Literature on women’s financial inclusion shows that women have very complicated financial lives. A 2018 Women’s World Banking report on Bangladesh indicated that women are in charge of saving for emergencies, meeting health expenses, paying school fees and planning for the future. The informal online commerce opportunity in Bangladesh is an example of a use case that addresses women's needs for income generation on the supplier side and safety and convenience on the buyer side. Current digital financial services meet short-term person-to-person transfer needs, but finding innovative mechanisms to link mobile money wallets to informal commerce platforms could go a long way toward nudging a large segment of shoppers and entrepreneurs into the world of digital payments.

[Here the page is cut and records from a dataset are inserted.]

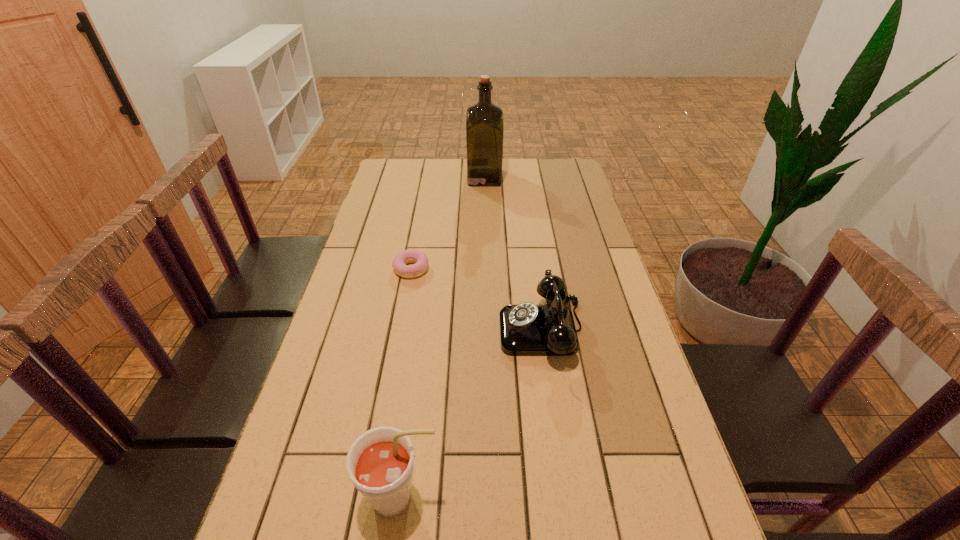 The height and width of the screenshot is (540, 960). In order to click on free point located 0.140m on the label of the liquor in this screenshot , I will do `click(434, 178)`.

The image size is (960, 540). I want to click on vacant space located 0.120m on the drink side of the nearest object, so click(502, 498).

You are a GUI agent. You are given a task and a screenshot of the screen. Output one action in this format:
    pyautogui.click(x=<x>, y=<y>)
    Task: Click on the vacant space located 0.400m on the dial of the second shortest object
    The width and height of the screenshot is (960, 540).
    Given the screenshot: What is the action you would take?
    pyautogui.click(x=351, y=329)

This screenshot has height=540, width=960. In order to click on vacant space located on the dial of the second shortest object in this screenshot , I will do `click(467, 329)`.

Where is `vacant space situated on the dial of the second shortest object`? The image size is (960, 540). vacant space situated on the dial of the second shortest object is located at coordinates (433, 329).

Image resolution: width=960 pixels, height=540 pixels. Identify the location of vacant point located 0.060m on the front of the second farthest object. (407, 294).

The height and width of the screenshot is (540, 960). Find the location of `object that is at the far edge`. object that is at the far edge is located at coordinates (484, 121).

I want to click on object positioned at the left edge, so click(x=420, y=259).

You are a GUI agent. You are given a task and a screenshot of the screen. Output one action in this format:
    pyautogui.click(x=<x>, y=<y>)
    Task: Click on the object situated at the right edge
    The image size is (960, 540).
    Given the screenshot: What is the action you would take?
    pyautogui.click(x=526, y=329)

In the image, there is a desktop. Where is `vacant space at the far edge`? The image size is (960, 540). vacant space at the far edge is located at coordinates 511,161. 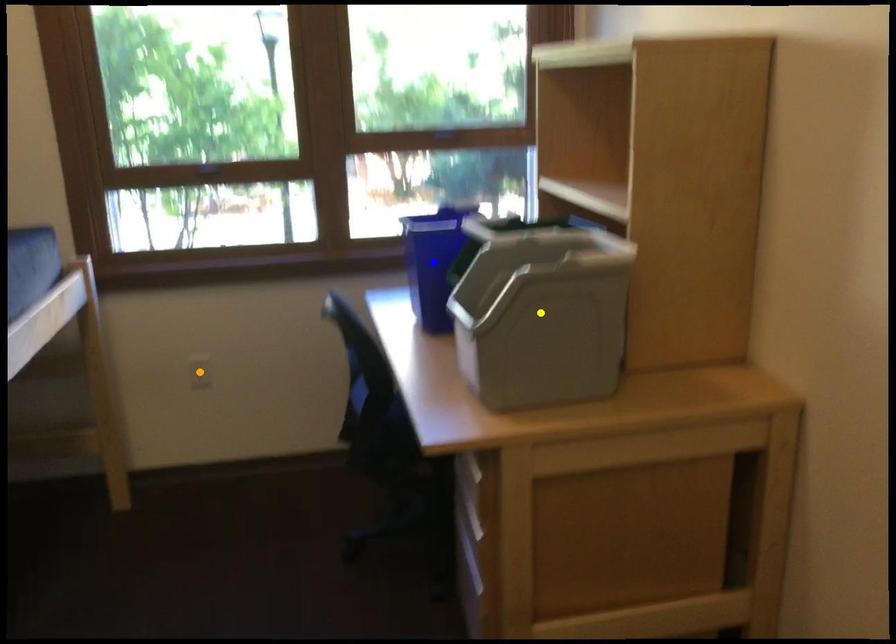 Order these from nearest to farthest:
1. blue point
2. yellow point
3. orange point

yellow point → blue point → orange point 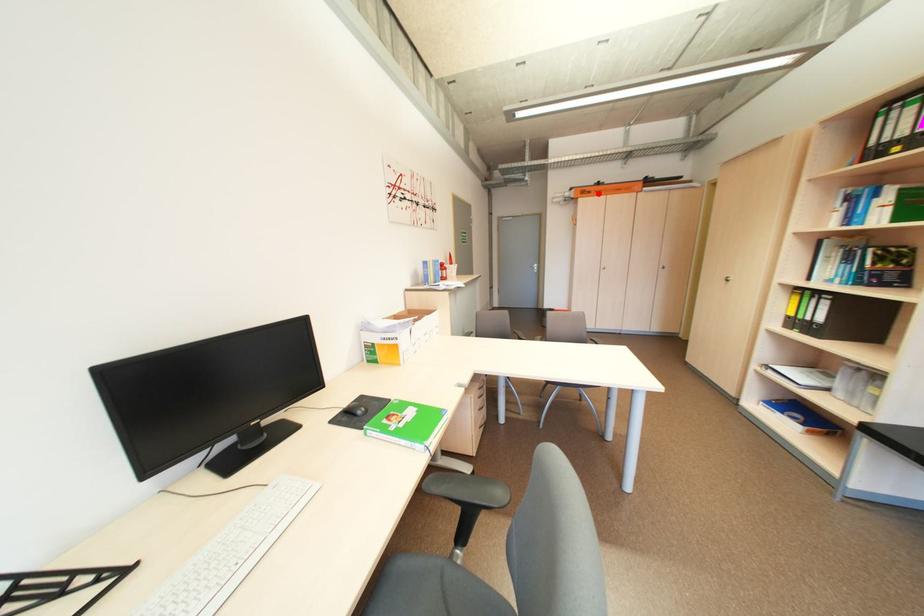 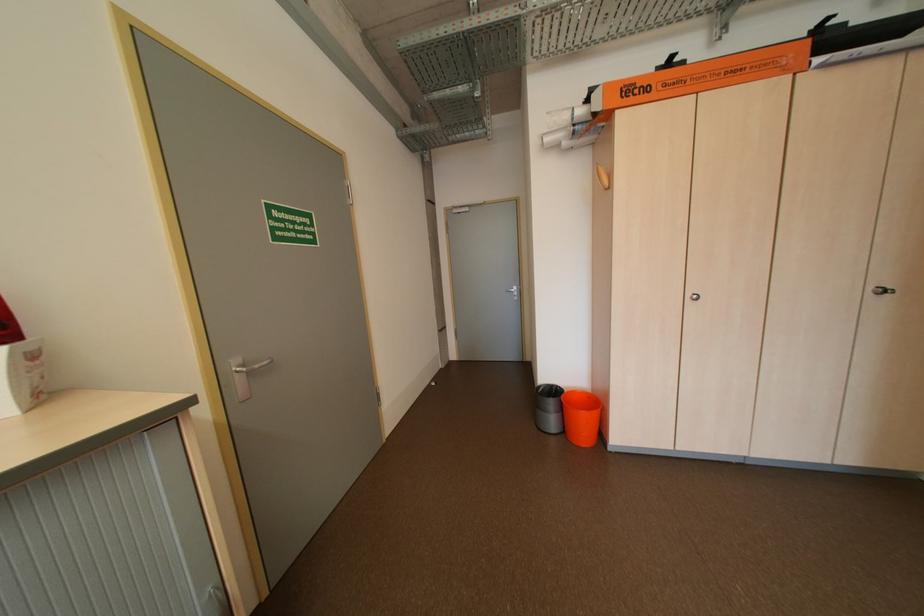 The point at the highlighted location is marked in the first image. Where is the corresponding point in the second image?

(655, 90)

This could get them on the first rung of the financial inclusion ladder — an account to be used for payments — while building the foundation from which other use cases, such as digital credit, could emerge.
The gender gap in financial inclusion cannot be reduced solely by expanding women’s access to accounts. Those accounts must be tied to compelling reasons and opportunities to use them. This can catalyze sustained financial inclusion for women. And that is real empowerment.
Very insightful blog post. Really loved the table summarizing the difference between formal and informal e-commerce in Bangladesh and i most say this is also true looking at the Cameroonian e-commerce landscape. giving its transaction costs and limits (5/day; 15/week; 40/month), sellers find it difficult use their personnal mobile money accounts (not merchant) as payment mechanism. Orange Cameroon recently introduced an alternative feature called "Small Business Partner" that enables sellers to receive up to 200 transactions/month at a special pricing. The registration process that gives access to such mobile money accounts is very simple but much is yet to be done to enable small entrepreneurs effectively adopt mobile money as a payment solution for their income generating activities!